In neighboring Latvia, the European Parliament election took place already on Saturday. With some parallels with the election in Estonia - a newly menacing eastern neighbour and the recent successes of a left-leaning party with ties to Putin's party - observers are looking to see whether the coalition party fends off a challenge.
One exit poll by Latvijas Fakti projected a handy victory for the government party Unity with 31 percent, and Harmony Center - a party often described as pro-Russian - a distant second at 13 percent. The election result is seen as a possible preview of Latvia's October general election.
Harmony Center maintains that it is a party of reconciliation and its leader Nil Ushakov, the mayor of Riga, warned a day before the vote against picking "anti-Russian forces," which he said would result in economic setback for Latvia.

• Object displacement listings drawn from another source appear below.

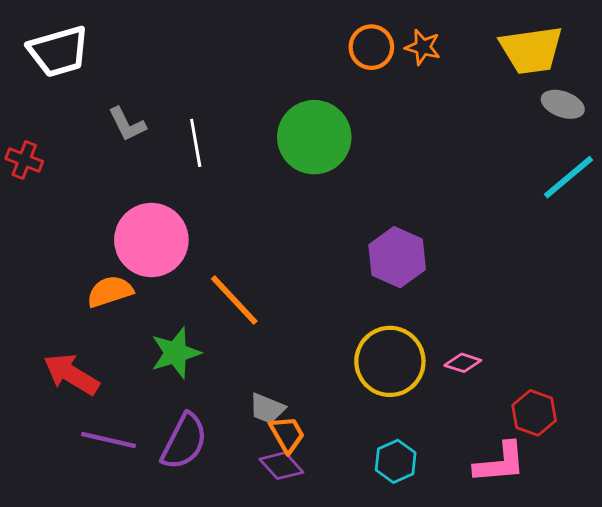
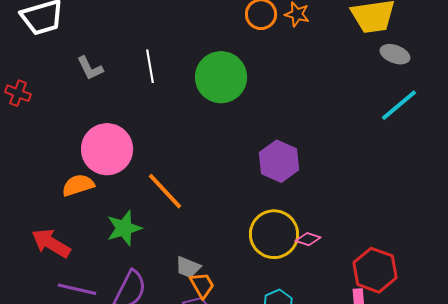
white line: (196, 143) -> (150, 66), moved
pink diamond: (463, 363) -> (308, 239), moved
red hexagon: (534, 413) -> (375, 270), size x1.4

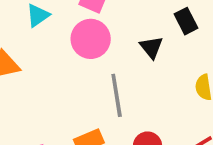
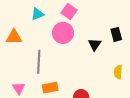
gray line: (117, 95) -> (39, 62), moved

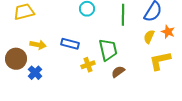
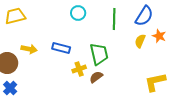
yellow L-shape: (160, 61) -> (155, 82), moved
brown semicircle: (118, 72) -> (96, 77), moved
blue cross: (35, 73) -> (10, 88), moved

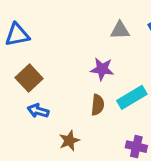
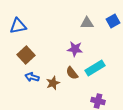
brown semicircle: (98, 105) -> (72, 73), turned 136
brown star: (69, 141) -> (53, 83), moved

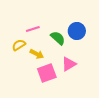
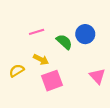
yellow semicircle: (19, 45) -> (17, 71), moved
pink triangle: (69, 64) -> (97, 76), moved, turned -42

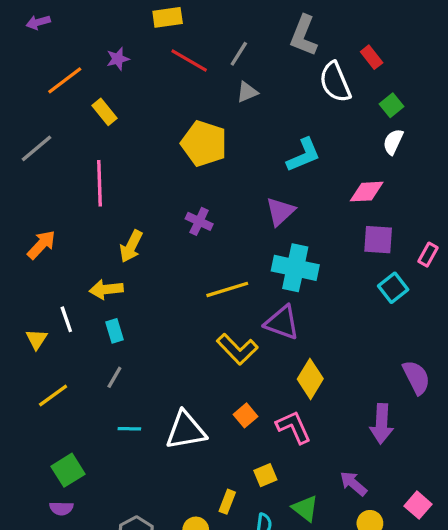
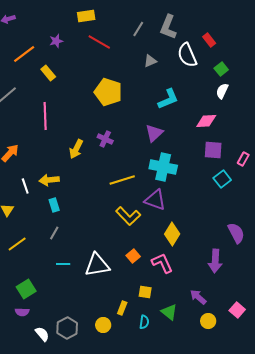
gray line: (239, 54) -> (138, 29), moved
gray triangle: (247, 92) -> (150, 61), moved
yellow arrow: (131, 246) -> (76, 149), moved
white line: (66, 319) -> (25, 186), moved
yellow square: (265, 475) -> (145, 292), turned 32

It's unclear whether such calls - or conversely, the chance for nationalist-leaning Latvians to vote against pro-Russian candidates such as incumbent MEP Tatyana Zhdanoka and Alfreds Rubiks - was sufficient incentive for Latvians. Turnout was far lower than the 53 percent 2009, when local elections were held concurrently. In fact it is possible that turnout could be under 30 percent, say observers. Factors in the low turnout also included the hot weather and the fact that there was no one single issue that appealed to voters, aside from, arguably, the larger geopolitical trends.
These elections are also are a dry run for a number of new parties, such as the Einars Repše-led For the Good of Latvian Development.